Criadores de fanzines e livros manuais relatam trajetórias


Nathielly Lima


As publicações artesanais, sejam fanzines, livros, ou panfletos, são uma forma de manter uma cultura, de compartilhar os gostos entre as pessoas. Ajudam a gerar identificação dos leitores com aqueles que produzem e escrevem, além de serem símbolos da liberdade de expressão, direito de cada cidadão e cidadã.


Por volta da década de 1990, o então adolescente imperatrizense Samuel Sousa, de cabelos longos, calça jeans e blusão que estampava bandas de rock, trocava fanzines, cartas e objetos sinistros, como restos de animais mortos. O intercâmbio era comum entre jovens que, como ele, eram fãs de rock metal extremo (heavy/black/death metal, grindcore, etc.) no Brasil: quanto mais pesado nas cartas/objetos, “mais fã” você era.

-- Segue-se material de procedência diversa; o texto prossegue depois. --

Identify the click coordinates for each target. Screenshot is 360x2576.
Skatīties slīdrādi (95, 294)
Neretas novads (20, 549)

Sousa, 44 anos, é um exemplo local dos amantes da cultura de fanzines (publicação geralmente artesanal, com conteúdos voltados para um gosto ou cultura específico). Funcionário público, ele segue aficionado pelo gênero.


Lembranças da tosqueira


Em 1983, Sousa iniciou o seu primeiro fanzine, chamado Cadaveric Incubator (música da banda de metal extremo, Carcass). No vai e vem de tantas cartas sinistras de outros fãs do Brasil inteiro, ele conta que uma vez recebeu um rato morto e seco. A história foi aumentando, e rondava o boato entre amantes de fanzines que o rato seco foi impresso na capa de uma das edições do Cadaveric.

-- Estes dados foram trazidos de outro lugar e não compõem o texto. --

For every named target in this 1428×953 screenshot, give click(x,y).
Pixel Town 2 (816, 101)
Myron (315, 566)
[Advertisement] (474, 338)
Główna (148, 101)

Perguntado se essa edição inusitada realmente existiu, Sousa negou, mas não descartou a possibilidade de outros zines de metal pelo Brasil já terem feito algo semelhante. A ideia era cada fã ser mais extremo que o outro, enviando coração de gato e assinando a carta com sangue do dedo, por exemplo.

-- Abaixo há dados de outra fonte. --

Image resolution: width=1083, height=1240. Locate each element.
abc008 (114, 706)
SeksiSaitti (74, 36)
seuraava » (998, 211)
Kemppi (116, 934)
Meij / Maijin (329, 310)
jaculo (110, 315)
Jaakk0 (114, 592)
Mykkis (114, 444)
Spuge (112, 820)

Samuel Sousa colocando a mão na massa, no ano de 2000. (imagem reprodução)


“A gente era muito criança/pré-adolescente. Era comum enviar tosqueira dentro das cartas, porque fazia parte da mística de ser extremo. A música mais barulhenta, o visual mais agressivo, as letras mais afrontosas”, explica ele, que cresceu ouvindo artistas e bandas clássicas de rock, como Elvis Presley, The Beatles e Queen, por influência de seu pai. Mas foi no universo do metal extremo que realmente se encontrou.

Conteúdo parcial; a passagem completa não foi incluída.